Differential induction of mRNAs for the glycolytic and ethanolic fermentative pathways by hypoxia and anoxia in maize seedlings

David L. Andrews, David M. MacAlpine, James R. Johnson, Philip M. Kelley, B. Greg Cobb, Malcolm C. Drew

Research output: Contribution to journalArticlepeer-review

56 Scopus citations


Fructose-1,6-bisphosphate aldolase (ALD) and enolase (ENO) from the glycolytic pathway, and pyruvate decarboxylase (PDC) and alcohol dehydrogenase 2 (ADH2) from the ethanolic fermentative pathway, are enzymes previously identified as among those synthesized selectively in O2-deficient roots of maize (Zea mays L).
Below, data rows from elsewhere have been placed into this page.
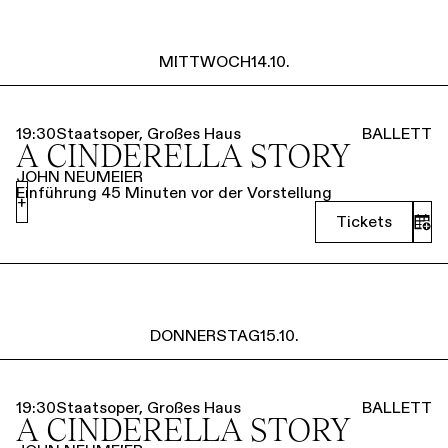
MITTWOCH
14.10.
19:30
Staatsoper, Großes Haus
BALLETT
A CINDERELLA STORY
JOHN NEUMEIER
Einführung 45 Minuten vor der Vorstellung
+
Tickets
DONNERSTAG
15.10.
19:30
Staatsoper, Großes Haus
BALLETT
A CINDERELLA STORY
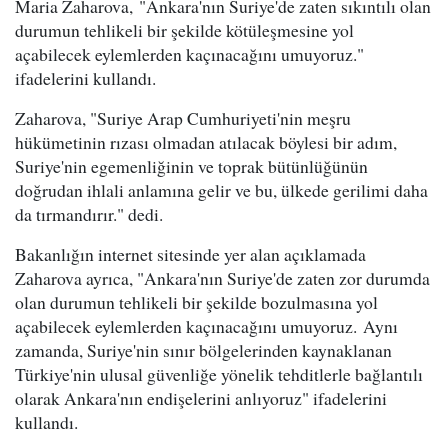
Maria Zaharova, "Ankara'nın Suriye'de zaten sıkıntılı olan
durumun tehlikeli bir şekilde kötüleşmesine yol
açabilecek eylemlerden kaçınacağını umuyoruz."
ifadelerini kullandı.
Zaharova, "Suriye Arap Cumhuriyeti'nin meşru
hükümetinin rızası olmadan atılacak böylesi bir adım,
Suriye'nin egemenliğinin ve toprak bütünlüğünün
doğrudan ihlali anlamına gelir ve bu, ülkede gerilimi daha
da tırmandırır." dedi.
Bakanlığın internet sitesinde yer alan açıklamada
Zaharova ayrıca, "Ankara'nın Suriye'de zaten zor durumda
olan durumun tehlikeli bir şekilde bozulmasına yol
açabilecek eylemlerden kaçınacağını umuyoruz. Aynı
zamanda, Suriye'nin sınır bölgelerinden kaynaklanan
Türkiye'nin ulusal güvenliğe yönelik tehditlerle bağlantılı
olarak Ankara'nın endişelerini anlıyoruz" ifadelerini
kullandı.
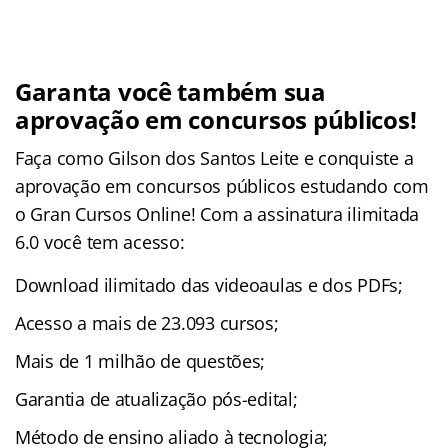
Garanta você também sua
aprovação em concursos públicos!
Faça como Gilson dos Santos Leite e conquiste a
aprovação em concursos públicos estudando com
o Gran Cursos Online! Com a assinatura ilimitada
6.0 você tem acesso:
Download ilimitado das videoaulas e dos PDFs;
Acesso a mais de 23.093 cursos;
Mais de 1 milhão de questões;
Garantia de atualização pós-edital;
Método de ensino aliado à tecnologia;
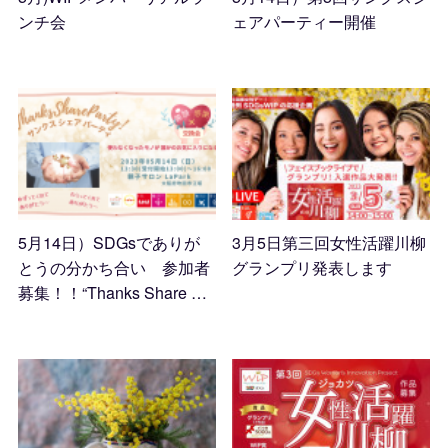
ンチ会
ェアパーティー開催
2023.09.22 02:58
2023.06.06 04:25
5月14日）SDGsでありが
3月5日第三回女性活躍川柳
とうの分かち合い 参加者
グランプリ発表します
募集！！“Thanks Share …
2023.02.15 13:55
2023.04.02 10:32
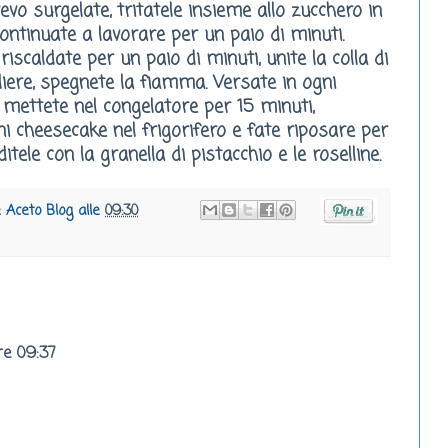
avevo surgelate, tritatele insieme allo zucchero in
continuate a lavorare per un paio di minuti.
riscaldate per un paio di minuti, unite la colla di
liere, spegnete la fiamma. Versate in ogni
 mettete nel congelatore per 15 minuti,
 cheesecake nel frigorifero e fate riposare per
ele con la granella di pistacchio e le roselline.
e Aceto Blog
alle
09:30
re 09:37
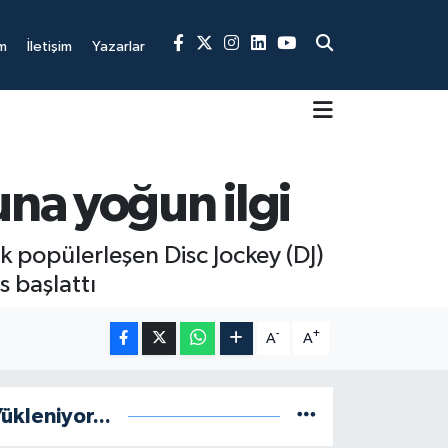
m
İletişim
Yazarlar
una yoğun ilgi
 popülerleşen Disc Jockey (DJ)
s başlattı
-
+
A
A
ükleniyor...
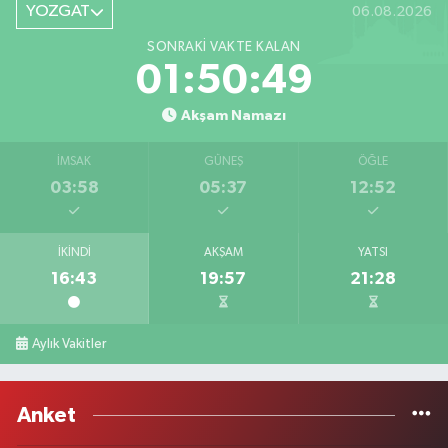
YOZGAT
06.08.2026
SONRAKI VAKTE KALAN
01:50:49
Akşam Namazı
İMSAK
GÜNEŞ
ÖĞLE
03:58
05:37
12:52
İKINDI
AKŞAM
YATSI
16:43
19:57
21:28
Aylık Vakitler
Anket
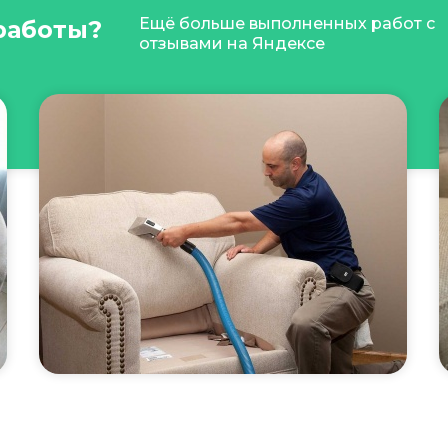
Ещё больше выполненных работ с
работы?
отзывами на Яндексе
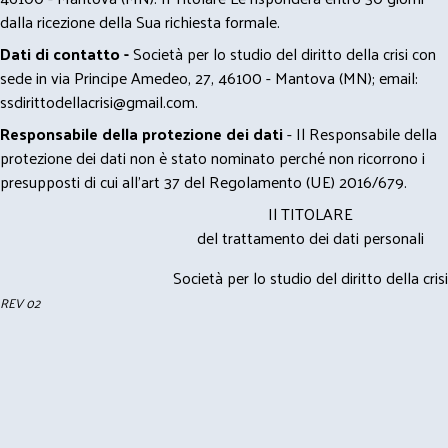
dalla ricezione della Sua richiesta formale.
Dati di contatto -
Società per lo studio del diritto della crisi con
sede in via Principe Amedeo, 27, 46100 - Mantova (MN); email:
ssdirittodellacrisi@gmail.com
.
Responsabile della protezione dei dati
- Il Responsabile della
protezione dei dati non è stato nominato perché non ricorrono i
presupposti di cui all’art 37 del Regolamento (UE) 2016/679.
Il TITOLARE
del trattamento dei dati personali
Società per lo studio del diritto della crisi
REV 02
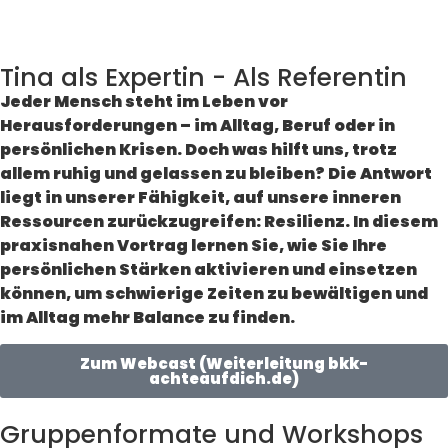
Tina als Expertin - Als Referentin
Jeder Mensch steht im Leben vor
Herausforderungen – im Alltag, Beruf oder in
persönlichen Krisen. Doch was hilft uns, trotz
allem ruhig und gelassen zu bleiben? Die Antwort
liegt in unserer Fähigkeit, auf unsere inneren
Ressourcen zurückzugreifen: Resilienz. In diesem
praxisnahen Vortrag lernen Sie, wie Sie Ihre
persönlichen Stärken aktivieren und einsetzen
können, um schwierige Zeiten zu bewältigen und
im Alltag mehr Balance zu finden.
Zum Webcast (Weiterleitung bkk-
achteaufdich.de)
Gruppenformate und Workshops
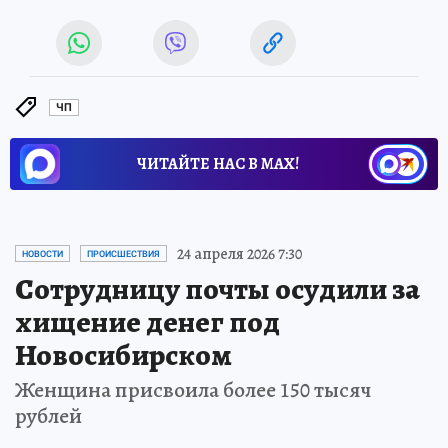
ЧП
ЧИТАЙТЕ НАС В МАХ!
24 апреля 2026 7:30
НОВОСТИ
ПРОИСШЕСТВИЯ
Сотрудницу почты осудили за
хищение денег под
Новосибирском
Женщина присвоила более 150 тысяч
рублей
The present study measured levels of transcripts representing these two pathways in 5-mm root tips, root axes (the remainder of the primary seminal root), and shoots of maize seedlings to determine how closely both pathways were co-induced and how they were modulated by changes in O2 concentration. In hypoxic seedlings with the roots in solution sparged with 4% (v/v) O2 (balance N2) and the shoots in the same gaseous atmosphere, mRNAs for Pdc1 and Adh2 in root tips both increased about 15-fold during the first 12 h, followed by a decline toward initial levels by 18 to 24 h. Message levels for Ald1 and Eno1 showed only small changes during hypoxia. When expression was examined under anoxia, the extent to which all four mRNAs increased in different tissues depended on whether the seedlings had been previously acclimated to hypoxia or were anoxically shocked. The results show that although all the genes examined increased expression during hypoxia and/or anoxia, they differed in the rapidity and magnitude of the response and in the time to reach maximal message levels: there was no common pattern of change of message levels for the glycolytic or for the fermentative enzymes.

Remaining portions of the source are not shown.